There are many options here. Your first option is to use the diagnostics made available by your cloud hosting provider. (See Figure 5.) Of course the diagnostic features vary between providers, and even between the various cloud services provided, but the diagnostics essentially come free with your subscription. If the native diagnostic features lack what you need, there are also third party add-ons available for the various cloud providers, such as New Relic, AzureWatch, and others. These add-ons provide many more features than the native diagnostics, but require a subscription fee.

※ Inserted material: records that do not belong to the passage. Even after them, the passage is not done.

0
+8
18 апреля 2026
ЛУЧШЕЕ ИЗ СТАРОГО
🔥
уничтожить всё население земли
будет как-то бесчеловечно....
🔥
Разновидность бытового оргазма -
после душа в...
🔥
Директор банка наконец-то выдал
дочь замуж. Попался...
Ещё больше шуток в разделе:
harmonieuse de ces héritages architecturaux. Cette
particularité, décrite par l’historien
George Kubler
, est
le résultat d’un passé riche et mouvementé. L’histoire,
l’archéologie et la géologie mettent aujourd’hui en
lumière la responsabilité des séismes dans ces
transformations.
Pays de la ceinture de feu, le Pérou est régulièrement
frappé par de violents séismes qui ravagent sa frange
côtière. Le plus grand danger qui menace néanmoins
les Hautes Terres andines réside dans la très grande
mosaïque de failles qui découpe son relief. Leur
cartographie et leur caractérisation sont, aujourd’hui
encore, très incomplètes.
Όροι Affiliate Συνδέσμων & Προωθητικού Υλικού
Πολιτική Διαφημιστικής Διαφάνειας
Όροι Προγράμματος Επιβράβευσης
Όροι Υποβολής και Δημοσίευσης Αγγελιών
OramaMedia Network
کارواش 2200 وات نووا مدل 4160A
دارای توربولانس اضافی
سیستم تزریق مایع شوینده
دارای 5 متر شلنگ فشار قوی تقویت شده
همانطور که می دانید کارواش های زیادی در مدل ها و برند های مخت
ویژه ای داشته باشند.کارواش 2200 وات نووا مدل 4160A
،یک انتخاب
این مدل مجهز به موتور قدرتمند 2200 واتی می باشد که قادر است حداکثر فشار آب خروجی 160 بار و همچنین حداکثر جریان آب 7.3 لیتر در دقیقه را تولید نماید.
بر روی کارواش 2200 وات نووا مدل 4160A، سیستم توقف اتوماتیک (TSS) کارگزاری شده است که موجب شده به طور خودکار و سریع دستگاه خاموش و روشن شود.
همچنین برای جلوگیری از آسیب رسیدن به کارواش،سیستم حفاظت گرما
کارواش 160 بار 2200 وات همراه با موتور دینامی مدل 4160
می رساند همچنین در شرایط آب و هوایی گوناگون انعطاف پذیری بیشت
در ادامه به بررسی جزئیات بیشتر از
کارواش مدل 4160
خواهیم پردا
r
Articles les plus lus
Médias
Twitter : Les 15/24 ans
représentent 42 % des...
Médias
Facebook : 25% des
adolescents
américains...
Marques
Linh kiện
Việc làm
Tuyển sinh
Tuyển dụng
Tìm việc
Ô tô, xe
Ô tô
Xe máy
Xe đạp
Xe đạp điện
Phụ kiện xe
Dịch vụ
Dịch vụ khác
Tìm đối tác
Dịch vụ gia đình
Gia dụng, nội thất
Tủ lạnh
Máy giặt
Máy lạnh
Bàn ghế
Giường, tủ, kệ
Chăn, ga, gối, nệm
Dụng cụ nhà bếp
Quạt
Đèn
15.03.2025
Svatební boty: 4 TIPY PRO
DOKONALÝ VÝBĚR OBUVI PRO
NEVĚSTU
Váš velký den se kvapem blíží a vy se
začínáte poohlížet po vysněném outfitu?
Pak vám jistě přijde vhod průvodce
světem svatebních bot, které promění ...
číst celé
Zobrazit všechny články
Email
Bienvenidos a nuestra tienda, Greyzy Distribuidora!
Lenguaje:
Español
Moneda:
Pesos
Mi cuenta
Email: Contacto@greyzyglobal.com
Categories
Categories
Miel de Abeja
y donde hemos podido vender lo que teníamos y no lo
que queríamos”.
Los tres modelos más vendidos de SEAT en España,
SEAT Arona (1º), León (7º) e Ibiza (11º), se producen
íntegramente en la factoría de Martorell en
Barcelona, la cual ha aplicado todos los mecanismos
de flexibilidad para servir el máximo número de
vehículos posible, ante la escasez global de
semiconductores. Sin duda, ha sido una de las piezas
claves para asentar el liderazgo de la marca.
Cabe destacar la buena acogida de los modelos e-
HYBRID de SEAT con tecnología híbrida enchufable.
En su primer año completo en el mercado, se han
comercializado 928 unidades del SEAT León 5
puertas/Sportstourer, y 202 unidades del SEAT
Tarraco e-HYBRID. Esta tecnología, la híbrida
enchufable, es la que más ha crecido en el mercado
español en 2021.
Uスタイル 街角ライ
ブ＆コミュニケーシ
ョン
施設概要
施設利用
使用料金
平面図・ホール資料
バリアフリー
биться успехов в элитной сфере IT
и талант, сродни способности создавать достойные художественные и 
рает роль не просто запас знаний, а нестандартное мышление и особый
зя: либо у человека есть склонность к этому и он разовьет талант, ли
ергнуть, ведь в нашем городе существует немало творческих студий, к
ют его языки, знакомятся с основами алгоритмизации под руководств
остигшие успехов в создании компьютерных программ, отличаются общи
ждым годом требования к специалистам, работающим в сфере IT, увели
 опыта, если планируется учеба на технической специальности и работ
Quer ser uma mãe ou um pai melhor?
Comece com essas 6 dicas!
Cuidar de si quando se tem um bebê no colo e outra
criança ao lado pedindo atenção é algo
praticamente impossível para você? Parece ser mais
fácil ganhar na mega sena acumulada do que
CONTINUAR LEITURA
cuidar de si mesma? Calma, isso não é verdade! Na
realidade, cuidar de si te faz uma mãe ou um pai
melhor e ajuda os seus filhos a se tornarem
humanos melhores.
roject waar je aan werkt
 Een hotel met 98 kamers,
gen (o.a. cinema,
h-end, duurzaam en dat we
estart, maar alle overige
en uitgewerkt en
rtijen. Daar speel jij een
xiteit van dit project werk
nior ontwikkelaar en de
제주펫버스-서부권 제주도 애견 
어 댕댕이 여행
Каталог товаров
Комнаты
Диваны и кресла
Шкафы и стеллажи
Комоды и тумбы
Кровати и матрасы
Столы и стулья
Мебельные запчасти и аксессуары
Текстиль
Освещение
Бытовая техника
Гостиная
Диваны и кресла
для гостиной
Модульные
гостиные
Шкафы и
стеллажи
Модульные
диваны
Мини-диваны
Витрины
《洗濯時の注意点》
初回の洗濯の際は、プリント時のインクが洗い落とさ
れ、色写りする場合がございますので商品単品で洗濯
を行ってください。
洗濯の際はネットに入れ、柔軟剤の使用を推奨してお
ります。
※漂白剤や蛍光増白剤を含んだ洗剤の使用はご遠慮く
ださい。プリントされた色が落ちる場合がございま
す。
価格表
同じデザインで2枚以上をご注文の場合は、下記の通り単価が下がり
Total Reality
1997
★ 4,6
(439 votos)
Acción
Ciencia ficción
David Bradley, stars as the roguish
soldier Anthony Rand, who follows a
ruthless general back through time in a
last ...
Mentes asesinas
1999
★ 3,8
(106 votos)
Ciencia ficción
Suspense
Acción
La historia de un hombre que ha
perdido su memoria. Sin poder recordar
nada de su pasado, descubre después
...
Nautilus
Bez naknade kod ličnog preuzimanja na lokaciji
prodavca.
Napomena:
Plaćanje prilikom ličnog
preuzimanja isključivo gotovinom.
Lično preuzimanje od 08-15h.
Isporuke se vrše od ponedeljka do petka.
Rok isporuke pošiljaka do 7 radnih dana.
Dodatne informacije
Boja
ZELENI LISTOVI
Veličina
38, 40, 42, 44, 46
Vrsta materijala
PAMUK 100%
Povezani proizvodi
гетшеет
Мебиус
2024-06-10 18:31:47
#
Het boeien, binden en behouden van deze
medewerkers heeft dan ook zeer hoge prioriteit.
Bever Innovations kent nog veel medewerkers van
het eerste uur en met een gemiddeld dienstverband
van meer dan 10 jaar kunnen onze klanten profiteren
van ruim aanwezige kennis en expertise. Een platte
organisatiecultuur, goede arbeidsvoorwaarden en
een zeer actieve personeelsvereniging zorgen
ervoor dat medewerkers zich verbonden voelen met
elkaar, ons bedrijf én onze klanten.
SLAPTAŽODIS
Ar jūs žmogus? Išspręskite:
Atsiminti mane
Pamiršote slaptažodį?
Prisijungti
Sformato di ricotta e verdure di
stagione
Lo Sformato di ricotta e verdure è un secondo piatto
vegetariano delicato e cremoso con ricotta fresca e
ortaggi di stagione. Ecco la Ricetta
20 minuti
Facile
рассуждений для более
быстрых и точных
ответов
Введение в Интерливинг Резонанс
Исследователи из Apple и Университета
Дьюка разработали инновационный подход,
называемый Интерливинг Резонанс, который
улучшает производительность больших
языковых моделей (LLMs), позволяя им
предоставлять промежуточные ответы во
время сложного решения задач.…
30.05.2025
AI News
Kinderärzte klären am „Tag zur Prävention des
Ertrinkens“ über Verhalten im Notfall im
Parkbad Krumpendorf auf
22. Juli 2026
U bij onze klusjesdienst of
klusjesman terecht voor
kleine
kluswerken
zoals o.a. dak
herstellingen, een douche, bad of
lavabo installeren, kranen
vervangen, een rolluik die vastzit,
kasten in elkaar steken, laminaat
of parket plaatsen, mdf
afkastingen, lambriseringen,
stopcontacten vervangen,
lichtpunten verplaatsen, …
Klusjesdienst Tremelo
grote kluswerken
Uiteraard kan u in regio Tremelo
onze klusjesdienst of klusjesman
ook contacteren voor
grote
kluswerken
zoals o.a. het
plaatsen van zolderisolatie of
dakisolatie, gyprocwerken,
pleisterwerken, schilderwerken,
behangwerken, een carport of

Figure 5: Microsoft Azure's web site monitoring
You can also use web analytics tools, such as Google Analytics, to track page response times, page hit counts, and other metrics. (See Figure 6.) These will involve some configuration and coding, but they provide truly valuable information for a relatively small effort.
Figure 6: Useful information from Google Analytics
You can even write your own custom background jobs to execute small performance tests periodically. For example, you could write a job to call some important web services and record their response times. If a response time exceeds a threshold the job could send an email to administrators notifying them about the issue. Some other examples: query a queue for its depth, execute a database query to measure its duration, or ping a web page to assess its response time.
One reason companies build and deploy applications in the cloud is to take advantage of the cloud’s scalability. There is much more to scaling an application than merely turning up the dial, however, and for that reason it is important to verify that your application scales as you expect. That’s where performance testing comes in. As we’ve discussed here, performance testing provides the information you need to find bottlenecks so you can fix them, and eventually arrive at a state where you feel confident in deploying your application to production, knowing that it will scale when needed.